# Swing bike



## drglinski (May 9, 2022)

I always wanted to try a swing bike but never found one and didn't want to really spend the $$ on one just to find out I didn't like it...rewind to the monroe swap last weekend.  My brothers buddy showed up with this hack job he put together- two ladies Schwinn collegiate frames- took me about 10 seconds to learn how to ride it but boy is it a blast.

My other brother hates it and says it's a clown bike so I put the horn on it.  Works good at startling stupid motorists too- I used it today on a lady that cut me off.  It got a schwinn approved rear rack that I had that I didn't have any other bikes to put it on.  I'll see if I like it and want to keep it.  As for any other mods; I don't really care to do much else to it.  I'll bee bop around on it every now and then for fun.  The frame isn't long enough to throw your leg over the top tube and ride side saddle though.


----------



## GTs58 (May 9, 2022)

funkadelic man!  😜


----------



## sccruiser (May 9, 2022)

That bike is way cool. Run a banana seat and sit back in it and I bet you could swing the leg over.
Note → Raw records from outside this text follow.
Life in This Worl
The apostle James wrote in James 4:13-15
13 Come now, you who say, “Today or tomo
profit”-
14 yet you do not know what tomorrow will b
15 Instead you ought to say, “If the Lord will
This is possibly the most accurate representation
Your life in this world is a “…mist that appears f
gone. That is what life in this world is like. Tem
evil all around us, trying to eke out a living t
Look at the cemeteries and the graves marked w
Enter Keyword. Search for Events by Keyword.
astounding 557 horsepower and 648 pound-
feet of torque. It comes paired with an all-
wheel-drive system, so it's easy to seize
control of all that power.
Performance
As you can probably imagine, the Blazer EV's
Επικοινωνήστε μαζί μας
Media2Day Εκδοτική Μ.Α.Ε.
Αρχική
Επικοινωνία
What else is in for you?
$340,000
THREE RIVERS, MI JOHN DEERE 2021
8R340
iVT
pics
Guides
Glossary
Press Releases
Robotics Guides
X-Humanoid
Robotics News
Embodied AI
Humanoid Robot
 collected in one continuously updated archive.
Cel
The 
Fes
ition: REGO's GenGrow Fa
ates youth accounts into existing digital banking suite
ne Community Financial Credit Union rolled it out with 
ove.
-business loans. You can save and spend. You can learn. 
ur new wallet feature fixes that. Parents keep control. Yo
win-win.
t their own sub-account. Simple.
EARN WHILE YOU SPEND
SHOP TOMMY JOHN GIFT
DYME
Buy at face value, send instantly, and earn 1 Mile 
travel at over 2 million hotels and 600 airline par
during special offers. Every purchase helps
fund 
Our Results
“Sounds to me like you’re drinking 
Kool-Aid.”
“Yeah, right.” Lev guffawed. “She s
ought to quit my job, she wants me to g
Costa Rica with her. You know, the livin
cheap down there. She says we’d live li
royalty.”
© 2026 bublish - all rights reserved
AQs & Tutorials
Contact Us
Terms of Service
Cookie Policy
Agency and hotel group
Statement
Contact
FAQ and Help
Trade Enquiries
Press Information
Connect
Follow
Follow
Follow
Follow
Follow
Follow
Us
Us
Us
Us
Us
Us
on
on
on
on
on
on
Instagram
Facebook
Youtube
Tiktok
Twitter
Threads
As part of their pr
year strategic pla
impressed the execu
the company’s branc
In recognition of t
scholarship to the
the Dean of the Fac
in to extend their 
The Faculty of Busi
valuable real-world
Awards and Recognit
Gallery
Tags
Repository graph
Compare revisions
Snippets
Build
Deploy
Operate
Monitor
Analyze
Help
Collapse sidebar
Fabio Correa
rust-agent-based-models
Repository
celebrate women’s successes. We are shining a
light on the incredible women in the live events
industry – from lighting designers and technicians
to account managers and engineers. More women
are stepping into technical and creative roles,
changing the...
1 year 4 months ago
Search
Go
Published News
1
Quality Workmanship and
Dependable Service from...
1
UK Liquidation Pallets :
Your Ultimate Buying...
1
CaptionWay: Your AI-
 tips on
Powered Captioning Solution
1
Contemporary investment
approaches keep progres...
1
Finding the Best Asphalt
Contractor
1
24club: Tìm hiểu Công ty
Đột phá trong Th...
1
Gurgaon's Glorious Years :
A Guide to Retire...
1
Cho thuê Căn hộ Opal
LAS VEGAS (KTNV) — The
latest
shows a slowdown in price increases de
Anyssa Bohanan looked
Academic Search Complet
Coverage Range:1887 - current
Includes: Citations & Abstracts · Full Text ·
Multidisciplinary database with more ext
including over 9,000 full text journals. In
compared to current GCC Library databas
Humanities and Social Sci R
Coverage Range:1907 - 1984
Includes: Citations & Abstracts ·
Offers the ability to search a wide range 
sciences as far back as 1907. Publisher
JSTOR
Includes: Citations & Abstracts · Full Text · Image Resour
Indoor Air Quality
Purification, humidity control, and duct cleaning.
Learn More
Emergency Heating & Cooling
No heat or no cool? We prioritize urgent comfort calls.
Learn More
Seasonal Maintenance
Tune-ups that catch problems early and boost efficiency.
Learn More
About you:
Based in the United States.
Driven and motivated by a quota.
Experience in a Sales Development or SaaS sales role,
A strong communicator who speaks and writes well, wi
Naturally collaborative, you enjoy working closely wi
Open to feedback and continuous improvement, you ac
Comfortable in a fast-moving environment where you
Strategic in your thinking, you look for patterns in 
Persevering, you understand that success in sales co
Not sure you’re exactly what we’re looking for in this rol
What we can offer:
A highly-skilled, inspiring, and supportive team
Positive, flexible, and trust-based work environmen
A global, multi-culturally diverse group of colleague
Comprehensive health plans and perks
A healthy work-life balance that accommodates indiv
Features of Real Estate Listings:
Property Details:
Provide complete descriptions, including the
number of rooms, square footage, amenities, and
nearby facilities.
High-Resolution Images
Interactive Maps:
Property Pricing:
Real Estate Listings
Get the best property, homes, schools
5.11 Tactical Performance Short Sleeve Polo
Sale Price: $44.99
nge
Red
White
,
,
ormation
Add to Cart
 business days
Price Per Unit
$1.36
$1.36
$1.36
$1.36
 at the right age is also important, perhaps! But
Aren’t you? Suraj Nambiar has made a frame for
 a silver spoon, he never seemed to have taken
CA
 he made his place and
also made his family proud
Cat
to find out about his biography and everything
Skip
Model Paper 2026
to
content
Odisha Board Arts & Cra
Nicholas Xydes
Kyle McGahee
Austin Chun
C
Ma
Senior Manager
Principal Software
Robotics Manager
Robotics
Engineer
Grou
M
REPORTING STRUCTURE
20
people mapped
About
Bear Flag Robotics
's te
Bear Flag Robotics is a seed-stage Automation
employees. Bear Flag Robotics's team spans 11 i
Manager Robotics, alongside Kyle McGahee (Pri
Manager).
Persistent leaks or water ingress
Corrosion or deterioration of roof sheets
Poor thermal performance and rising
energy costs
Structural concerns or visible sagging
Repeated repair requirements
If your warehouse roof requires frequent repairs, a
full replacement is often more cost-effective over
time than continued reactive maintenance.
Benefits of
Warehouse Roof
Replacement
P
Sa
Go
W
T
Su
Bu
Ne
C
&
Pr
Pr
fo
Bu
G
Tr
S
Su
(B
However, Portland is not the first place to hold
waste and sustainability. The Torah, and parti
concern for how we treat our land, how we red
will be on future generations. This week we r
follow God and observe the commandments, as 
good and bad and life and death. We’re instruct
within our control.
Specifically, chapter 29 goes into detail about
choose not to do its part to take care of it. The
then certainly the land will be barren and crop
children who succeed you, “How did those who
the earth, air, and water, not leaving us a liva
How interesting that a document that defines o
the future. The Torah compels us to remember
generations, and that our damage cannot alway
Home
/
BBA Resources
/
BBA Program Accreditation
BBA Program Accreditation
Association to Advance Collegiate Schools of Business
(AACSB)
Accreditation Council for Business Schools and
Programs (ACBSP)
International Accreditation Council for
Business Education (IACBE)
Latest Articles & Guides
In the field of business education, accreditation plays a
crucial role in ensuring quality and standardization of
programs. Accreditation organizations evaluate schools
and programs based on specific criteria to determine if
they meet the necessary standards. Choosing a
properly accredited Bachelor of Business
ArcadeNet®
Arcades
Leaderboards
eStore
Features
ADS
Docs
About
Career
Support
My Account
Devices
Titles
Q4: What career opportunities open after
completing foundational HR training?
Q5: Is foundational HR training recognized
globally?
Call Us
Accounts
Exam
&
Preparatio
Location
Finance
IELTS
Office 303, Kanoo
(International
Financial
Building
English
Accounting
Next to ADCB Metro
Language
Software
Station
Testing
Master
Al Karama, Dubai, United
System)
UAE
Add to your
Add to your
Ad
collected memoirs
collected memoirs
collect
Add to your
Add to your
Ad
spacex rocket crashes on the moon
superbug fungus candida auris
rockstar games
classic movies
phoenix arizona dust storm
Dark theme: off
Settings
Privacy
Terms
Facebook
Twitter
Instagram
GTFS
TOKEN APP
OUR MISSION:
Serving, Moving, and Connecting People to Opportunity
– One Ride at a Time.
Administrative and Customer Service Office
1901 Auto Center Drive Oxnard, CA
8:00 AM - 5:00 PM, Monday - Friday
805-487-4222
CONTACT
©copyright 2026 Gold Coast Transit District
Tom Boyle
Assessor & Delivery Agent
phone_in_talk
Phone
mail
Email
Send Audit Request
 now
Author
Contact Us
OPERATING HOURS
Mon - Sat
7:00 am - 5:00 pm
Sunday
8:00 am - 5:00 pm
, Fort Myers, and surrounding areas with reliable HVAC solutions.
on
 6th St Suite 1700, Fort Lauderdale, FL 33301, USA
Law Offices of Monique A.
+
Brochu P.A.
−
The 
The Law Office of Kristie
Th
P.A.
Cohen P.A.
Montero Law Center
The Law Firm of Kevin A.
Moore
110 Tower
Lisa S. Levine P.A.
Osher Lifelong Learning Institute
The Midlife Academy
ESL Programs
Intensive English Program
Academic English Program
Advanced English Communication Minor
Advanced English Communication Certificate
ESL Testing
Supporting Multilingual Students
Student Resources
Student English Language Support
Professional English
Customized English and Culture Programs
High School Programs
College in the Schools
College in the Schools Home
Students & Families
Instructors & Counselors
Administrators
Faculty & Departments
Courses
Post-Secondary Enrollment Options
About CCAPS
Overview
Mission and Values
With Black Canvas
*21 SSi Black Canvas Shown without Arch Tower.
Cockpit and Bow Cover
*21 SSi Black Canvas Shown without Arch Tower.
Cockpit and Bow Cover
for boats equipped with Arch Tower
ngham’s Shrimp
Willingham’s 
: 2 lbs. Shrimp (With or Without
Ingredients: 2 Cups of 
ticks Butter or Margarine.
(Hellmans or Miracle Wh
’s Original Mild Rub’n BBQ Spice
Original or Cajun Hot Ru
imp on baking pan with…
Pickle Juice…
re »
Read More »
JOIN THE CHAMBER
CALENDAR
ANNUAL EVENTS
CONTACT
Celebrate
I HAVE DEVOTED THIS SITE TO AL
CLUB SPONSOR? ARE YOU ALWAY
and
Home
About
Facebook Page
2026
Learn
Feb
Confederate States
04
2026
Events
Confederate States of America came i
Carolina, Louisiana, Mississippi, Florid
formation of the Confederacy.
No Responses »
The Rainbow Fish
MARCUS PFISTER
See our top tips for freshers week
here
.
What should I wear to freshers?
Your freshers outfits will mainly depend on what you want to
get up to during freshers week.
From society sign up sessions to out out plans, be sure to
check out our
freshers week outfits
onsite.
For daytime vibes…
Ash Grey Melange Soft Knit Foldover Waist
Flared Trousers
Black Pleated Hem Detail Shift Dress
Took me awhile  to figure it out on my old swing bike.  Swing on!


----------



## Goldenrod (May 10, 2022)

Try putting ape bars on it for an easier ride (more leverage).  Note how the girls Schwinn was re-configured.  The 911 can be changed by cutting cable ties.  The blue bike is an off-set axel clown bike.  This bike was made fy fireman who made them for a kids parade.  Note the (blue bike) pinwheels made from a hardware store spring.  The blue bike has a one to one crank and rear gear for torque and no high speed that is not needed.


----------



## Goldenrod (May 10, 2022)

drglinski said:


> I always wanted to try a swing bike but never found one and didn't want to really spend the $$ on one just to find out I didn't like it...rewind to the monroe swap last weekend.  My brothers buddy showed up with this hack job he put together- two ladies Schwinn collegiate frames- took me about 10 seconds to learn how to ride it but boy is it a blast.
> 
> My other brother hates it and says it's a clown bike so I put the horn on it.  Works good at startling stupid motorists too- I used it today on a lady that cut me off.  It got a schwinn approved rear rack that I had that I didn't have any other bikes to put it on.  I'll see if I like it and want to keep it.  As for any other mods; I don't really care to do much else to it.  I'll bee bop around on it every now and then for fun.  The frame isn't long enough to throw your leg over the top tube and ride side saddle though. View attachment 1623798
> 
> View attachment 1623799



Up the insurance and add a helmet.  It isn't as dangerous as it looks.  In a parade I ride my "Call 911" like it is just under control.  Steam punk has been converted to Cheshire Cat.  The skate bike takes wide turns but is stable.  Note: small sprocket for torque.  It now has a plastic carrot with the whip.


----------



## sccruiser (May 10, 2022)

Love it. !


Goldenrod said:


> Try putting ape bars on it for an easier ride (more leverage).  Note how the girls Schwinn was re-configured.  The 911 can be changed by cutting cable ties.  The blue bike is an off-set axel clown bike.  This bike was made fy fireman who made them for a kids parade.  Note the (blue bike) pinwheels made from a hardware store spring.  The blue bike has a one to one crank and rear gear for torque and no high speed that is not needed.View attachment 1623914
> View attachment 1623916
> 
> View attachment 1623918
> ...



Love it!


----------



## drglinski (May 11, 2022)

Goldenrod said:


> Try putting ape bars on it for an easier ride (more leverage).  Note how the girls Schwinn was re-configured.  The 911 can be changed by cutting cable ties.  The blue bike is an off-set axel clown bike.  This bike was made fy fireman who made them for a kids parade.  Note the (blue bike) pinwheels made from a hardware store spring.  The blue bike has a one to one crank and rear gear for torque and no high speed that is not needed.View attachment 1623914
> View attachment 1623916
> 
> View attachment 1623918
> ...



Yeah, no thanks.....no offense but I hate ape hangers.


----------



## Dra (May 24, 2022)

What a artistic view on 2 or so wheels my daddy always said if it has wheels it can be motorized don’t listen to him lol


----------



## Rivnut (May 28, 2022)

I watched a YouTube video earlier about swing bikes and noticed that the bikes in the video had two large springs parallel to each other that would center the rear swing with the frame until you caused it to swing.


----------